When in 1409 Marti the younger, king of Sicily and heir to Aragon, defeated the last Sandinian giudicato but then died in Cagliari of malaria, without issue, Sardinia passed with the Crown of Aragon to a united Spain. Corsica, which had never been conquered, was dropped from the formal title.

In 1720 the kingdom of Sicily was exchanged for that of Sardinia, and the House of Savoy was enabled to call itself royal, as Kings of Sardinia. Although its name was the Kingdom of Sardinia, the main part of the 18th- and 19th-century territories of the House of Savoy was in [[Savoy and Piedmont, with a capital at Turin.

In 1743 the kingdom was combined with Piedmont as the Kingdom of Sardinia. When in 1796 Napoleon conquered the kingdom along with the rest of Northern Italy, the king, Charles Emmanuel IV fled to Sardinia.

Restoration and Risorgimento

In 1814 the kingdom was restored and enlarged with the addition of the former Republic of Genoa, now a duchy, and it served as a buffer state against France. In the 19th century the alternative name Sardinia-Piedmont came in use. See map, upper right.

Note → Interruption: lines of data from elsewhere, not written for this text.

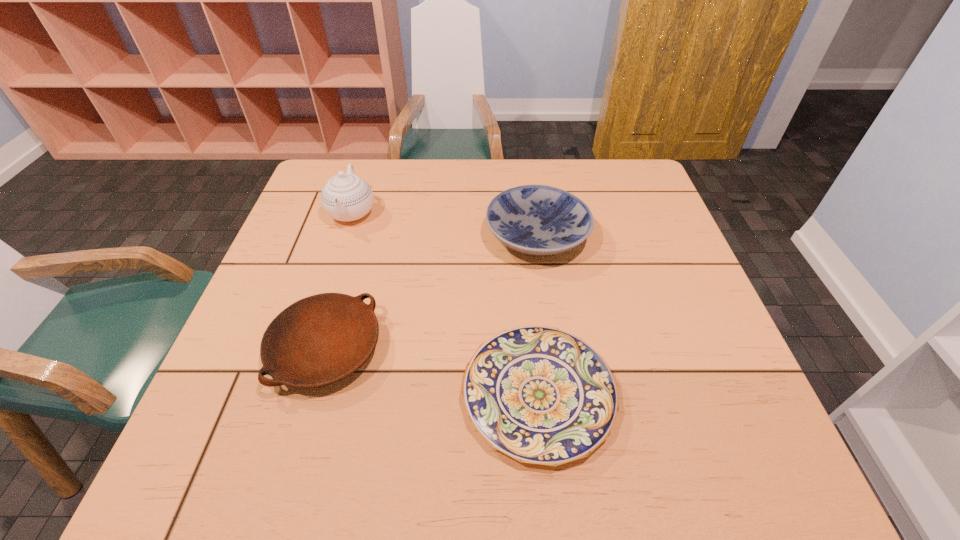 Find the location of a particular element. The height and width of the screenshot is (540, 960). chinaware is located at coordinates (346, 197).

This screenshot has width=960, height=540. I want to click on the third shortest object, so click(539, 220).

What are the coordinates of `the tallest plate` in the screenshot? It's located at (539, 220).

The width and height of the screenshot is (960, 540). Find the location of `the leftmost plate`. the leftmost plate is located at coordinates (319, 340).

Where is `the second shortest object`? the second shortest object is located at coordinates (319, 340).

Image resolution: width=960 pixels, height=540 pixels. In order to click on the shortest plate in this screenshot , I will do `click(538, 394)`.

Locate an element on the screen. This screenshot has width=960, height=540. vacant position located on the spout of the tallest object is located at coordinates (329, 281).

This screenshot has height=540, width=960. I want to click on vacant space situated on the front of the farthest plate, so click(557, 381).

This screenshot has height=540, width=960. Find the location of `free location located 0.060m on the right of the second shortest object`. free location located 0.060m on the right of the second shortest object is located at coordinates (410, 349).

Locate an element on the screen. The image size is (960, 540). vacant space located on the right of the shortest object is located at coordinates (733, 395).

In the reaction after Napoleon, the country was ruled by conservative monarchs: Vittorio Emmanuele I and Carlo Felice, who fought at the head of a contingent of his own troops at the Battle of Trocadero, which set the reactionary Ferdinand VII on the Spanish throne. In 1831 Carlo Felice was succeded by the more moderate conservative Charles Albert. Sardinia industrialized from 1830 onward. A constitution, the Statuto Albertino was enacted in the year of revolutions, 1848, under liberal pressure, and under the same pressure war was declared on Austria. After initial success the war took a turn for the worse and Sardinia lost.

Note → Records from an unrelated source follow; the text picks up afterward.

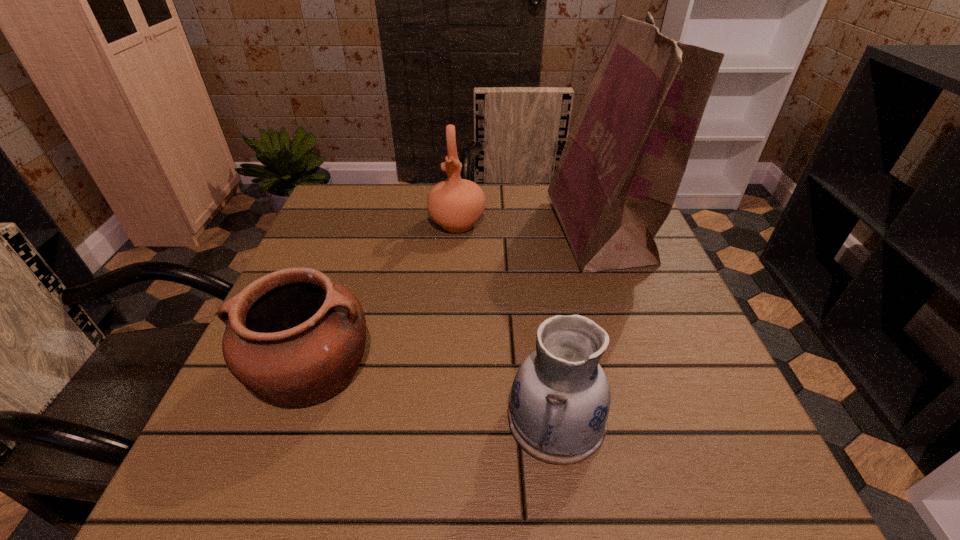 You are a GUI agent. You are given a task and a screenshot of the screen. Output one action in this format:
    pyautogui.click(x=<x>, y=<y>)
    Task: Click on the free space at the near edge of the desktop
    The image size is (960, 540).
    Given the screenshot: What is the action you would take?
    pyautogui.click(x=515, y=460)

In the image, there is a desktop. Where is `vacant space at the right edge`? vacant space at the right edge is located at coordinates [660, 265].

The width and height of the screenshot is (960, 540). I want to click on vacant space at the near left corner of the desktop, so click(269, 485).

Where is `empty space between the rightmost pottery and the shortest pottery`? This screenshot has height=540, width=960. empty space between the rightmost pottery and the shortest pottery is located at coordinates (434, 393).

This screenshot has width=960, height=540. I want to click on vacant area that lies between the second object from left to right and the rightmost pottery, so click(507, 321).

This screenshot has width=960, height=540. I want to click on free spot between the farthest pottery and the shortest object, so click(x=384, y=295).

What are the coordinates of `vacant space that is in between the grocery bag and the leftmost object` in the screenshot? It's located at (455, 300).

Where is `unoccupied area between the farthest pottery and the grocery bag`? unoccupied area between the farthest pottery and the grocery bag is located at coordinates (528, 228).

Locate an element on the screen. The height and width of the screenshot is (540, 960). empty space that is in between the tallest object and the second pottery from left to right is located at coordinates (528, 228).

Locate an element on the screen. This screenshot has width=960, height=540. vacant area that lies between the tallest object and the farthest pottery is located at coordinates (528, 228).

Like all of Italy, Sardinia was troubled with political instability, under alternating governments. After a very short and disastrous second war with Austria, Charles Albert abdicated on March 23, 1849, in favour of his son Vittorio Emmanuele II. In 1850 a liberal ministry under Count Camillo Benso di Cavour was installed, and Sardinia became the engine driving the Italian Unification. Sardinia (Piedmont) took part in the Crimean War, allied with Turkey, Britain and France, and fighting against Russia. In 1859 France sided with Sardinia in a war against Austria. Napoleon III didn't keep his promises to Cavour. Napoleon seized Lombardy. In 1860, however, Sardinia gained Lombardy from France in exchange for Savoie and Nice.

On March 5 1860 Parma, Tuscany, Modena and Romagna voted in referenda to join Sardinia. In 1860 Giuseppe Garibaldi started his campaign to conquer southern Italy in the name of Sardinia. He quickly toppled the Kingdom of the Two Sicilies and marched to Gaeta, were he met Vittorio Emmanuel. Cavour was actually the most satisfied with the unification while Garibaldi wanted to conquer Rome. Garibaldi was too revolutionary for the king and his prime minister. On March 17, 1861 the Kingdom of Italy was proclaimed thus ending Sardinia as a separate kingdom. Sardinia (and especially Piedmont) would become the most dominant and wealthiest region in Italy. The House of Savoy would rule Italy until 1946 when a republic was proclaimed.